It was, as they say a dark and stormy night Thursday, a lot of wind and rain and gusty winds, my favorite brooding weather. We met Ed and Carol Gully for dinner at the Foggy Bottom Bar and Restaurant, known locally as the Bog. It was a perfect night to be at the bog, a cozy place with a good wood stove and a pool table. The Bog’s burgers are well known and much praised around my town.

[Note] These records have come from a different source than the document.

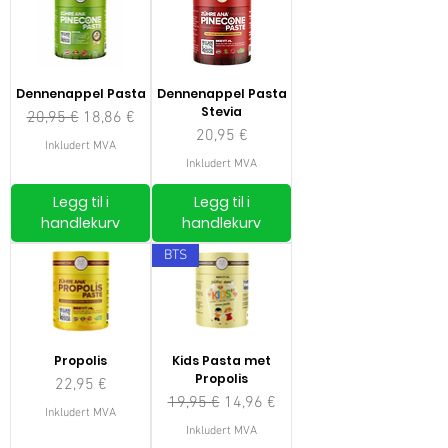
Dennenappel Pasta
Dennenappel Pasta
Stevia
Vanlig pris
Salgspris
20,95 €
18,86 €
Pris
20,95 €
Inkludert MVA
Inkludert MVA
Legg til i
Legg til i
handlekurv
handlekurv
BTS
Propolis
Kids Pasta met
Propolis
Pris
22,95 €
Vanlig pris
Salgspris
19,95 €
14,96 €
Inkludert MVA
Inkludert MVA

We have become good friends with the Gulleys. In so many ways we seem different, but in so many ways, we are alike, we find many points of connection. Ed and Carol work brutish hours on their dairy farm, milking twice a day, hauling hay, fixing tractors. Ed is too busy right now building an addition to his house to make his popular junk art.
We talked about a lot of things. Carol wants to start a blog, Ed is eager to get back to his art. He asked me why I thought he was so uncomfortable in crowds, I talked to him about attachment theory and childhood, Ed is a self-aware man, unlike many men, he wants to understand his life. We all talked about the complexity of raising children.
I told him I thought farmer fathers were often closer to their children because, unlike most men, they don’t go off and leave them every day, they work right at home and with their families nearby. Ed said that was true, but it was changing. Farms are getting bigger, the smaller family farms are closing, the big corporate farms hire immigrant workers to run the farm for them and milk their cows. It is unusual for the children of farmers to work with their parents anymore.
Carol talked about the grievous injury suffered by their son Jeremy, who was mauled in a traffic accident. He was in a coma for 40 days, Ed was the one who found him and he and Carol spent every day and night at the trauma hospital where he was taken. He has recovered, but Carol talked about the great pain of seeing her youngest child so badly hurt.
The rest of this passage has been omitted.